Hacker News new | ask | show | jobs
by rstuart4133 319 days ago
> It's important to note that ambiguities are something which exist in service of parser generators and the restricted formal grammars that drive them. They do not actually exist in the language to be parsed

Only partially true. How do you define the language to be parsed? It's with a grammar. If the grammar can yield two different parse trees for the same input, it's ambiguous. In LR parlance, if your grammar is ambiguous because of a shift-reduce conflict, it's because you stuffed up your grammar.

That's a real problem. It the difference between parsing "1 + 2 / 3" as "(1 + 2) / 3" and "1 + (2 / 3)". The two interpretations yield very different outcomes. The reason you see so many people here say "use a generated LL or LR parser" is the generator will find and report that mistake. It's a very easy mistake to make, and you won't realise you've made it.

Then there are what LR calls reduce-reduce conflicts. Yes, that may happen because the LR parser can't look far enough ahead. Or, it may again be because you've stuffed you grammar.

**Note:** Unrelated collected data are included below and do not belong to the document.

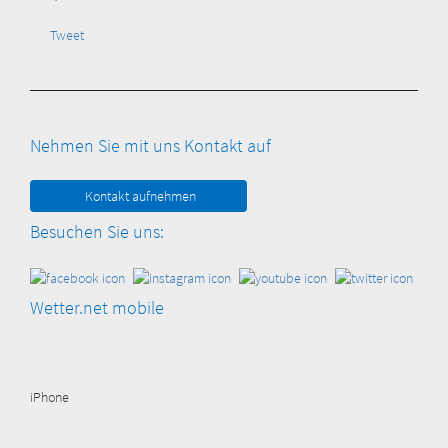
Tweet
Nehmen Sie mit uns Kontakt auf
Kontakt aufnehmen
Besuchen Sie uns:
Wetter.net mobile
iPhone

Or it may be because the language you have in your head really isn't context free. Perl is in the last category. They claim to have got around it by saying its a "do what I mean" language. Fine, but it turns out in some cases what they think a string obviously means doesn't agree with what I thought it obviously meant.

1 comments

> How do you define the language to be parsed? It's with a grammar.

False. This is how you define a language _to a parser generator_, but it is not how humans (and/or developers) define languages to each other.

> you won't realise you've made it

This is literally impossible in a recursive descent parser. I'm not saying getting it wrong is impossible, of course not. But what you literally cannot do (without concerted intentional effort) is make it ambiguous. Your parser will parse one first, or the other first, or either one left-to-right; and you will know which of these it does by reading the code.